The differential diagnosis includes relapsing polychondritis and tracheobronchial amyloidosis. If dystrophic ossification or chondroid metaplasia involving the submucosa or lamina propria is found, the diagnosis of tracheobronchopathia osteochondroplastica can be assumed. Calcification of airway cartilage may be normal in old age, particularly in women, but are not associated with soft tissue ossification. Similarly, relapsing polychondritis results in degeneration and secondary calcification of the cartilage, but block-like calcification and nodular calcifications of the lamina propria and submucosa are absent. Amyloidosis has been reported in a subset of patients with tracheobronchopathia osteochondroplastica; therefore, Congo red staining can be a useful adjunct.

Tuberculosis is in the differential diagnosis of diffuse tracheobronchial thickening. Tracheobronchial tuberculosis has been reported in 10% to 40% of patients with pulmonary parenchymal tuberculosis through bronchoscopic examination¹⁵ (see Chapter 40). In over half of patients, there are parenchymal lesions with paratracheal or peribronchial lymphadenopathy. In the remainder of the patients, a lack of parenchymal lesions suggests direct submucosal spread of mycobacterium along the peribronchial lymphatic channels. Sputum cytology has a relatively low yield, but high-resolution computed tomography is more sensitive in demonstrating tubercular involvement of tracheobronchial tree.

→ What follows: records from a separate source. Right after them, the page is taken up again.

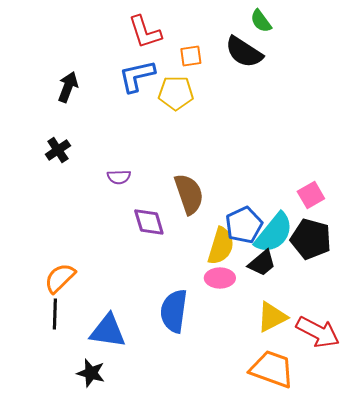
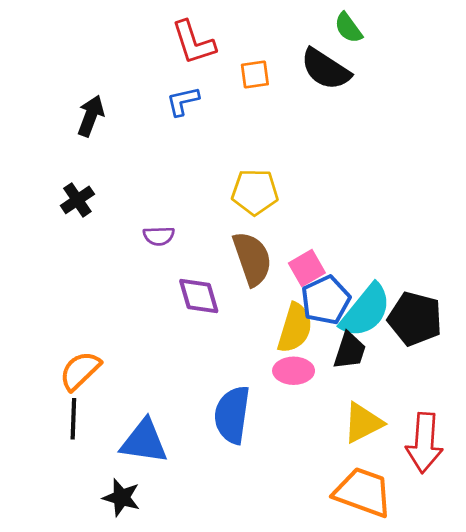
blue L-shape: (137, 76) -> (183, 101), size x0.7
yellow pentagon: (176, 93) -> (255, 192), moved
pink square: (311, 195) -> (307, 268), moved
black trapezoid: (262, 263) -> (350, 351), turned -32
red arrow: (318, 332) -> (424, 443), turned 66

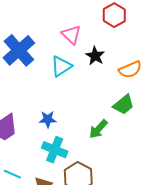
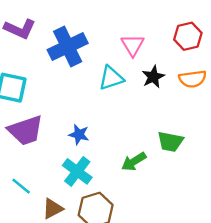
orange semicircle: (130, 70) -> (193, 79), moved
green trapezoid: (124, 105) -> (170, 142), turned 35

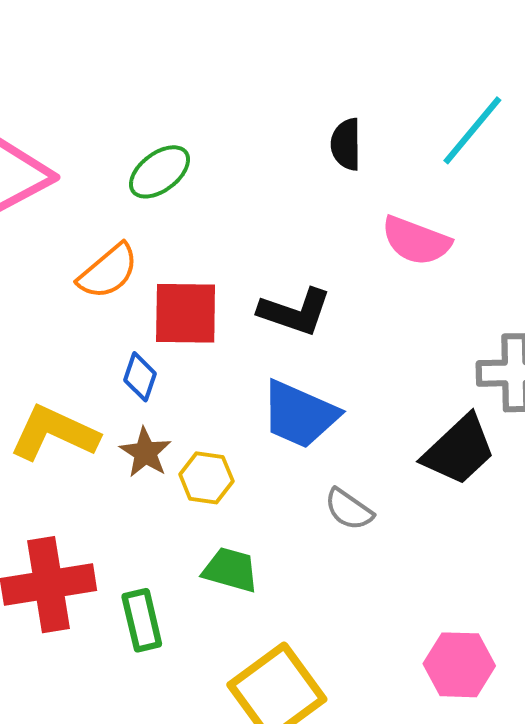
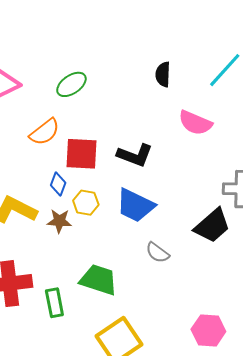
brown star: (145, 453) -> (59, 221), turned -30
yellow hexagon: (206, 478) -> (86, 203), moved
green trapezoid: (230, 570) -> (99, 280), size x1.4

Endobronchial tuberculosis is more prevalent in young female patients. There is typically involvement of the long segment of the distal trachea and proximal bronchi. The endoscopic gross appearance has been classified as actively caseating, edematous-hyperemic, fibrostenotic, tumorous, granular, ulcerative, and bronchitic, with the granular and caseating types more likely to yield positive culture.¹⁶ The fibrostenotic type accounts for < 10% of cases. Fibrosis with luminal narrowing or obstruction is more frequent in the left main bronchus.⁵ Some degree of stenosis may develop in up to 90% of patients with endobronchial tuberculosis despite antimicrobial treatment. Imaging findings may occasionally mimic bronchogenic carcinoma, necessitating biopsy to for definitive diagnosis.⁵

Bronchoscopic biopsy is considered the most reliable method for confirmation of the diagnosis of endobronchial tuberculosis, with 30% to 84% sensitivity.¹⁵ Granulomatous inflammation (with or without necrosis) as well as necrosis without overt granulomatous inflammation are considered diagnostic. Other nonspecific findings include edema of the lamina propria, nodular fibrosis, and chronic bronchial inflammation with linear fibrosis.¹⁶

Tracheobronchial stenosis is a rare manifestation of pulmonary IgG4-related disease.¹⁷ More commonly, bronchovascular bundles in the lung parenchyma are involved^18,19 (Chapter 51). IgG4 disease may result in a mediastinal mass (sclerosing mediastinitis) that infiltrates the trachea²⁰ and, occasionally, diffuse bronchial wall thickening.²¹ Airway involvement is typically but not invariably accompanied by bilateral hilar lymphadenopathy.²² Endobronchial or endotracheal biopsy may disclose features typical of IgG4-related disease, namely, storiform fibrosis, entrapment of veins and lymphoid tissue, and lymphocytic infiltrate with abundant IgG4-positive plasma cells (Fig. 34.2).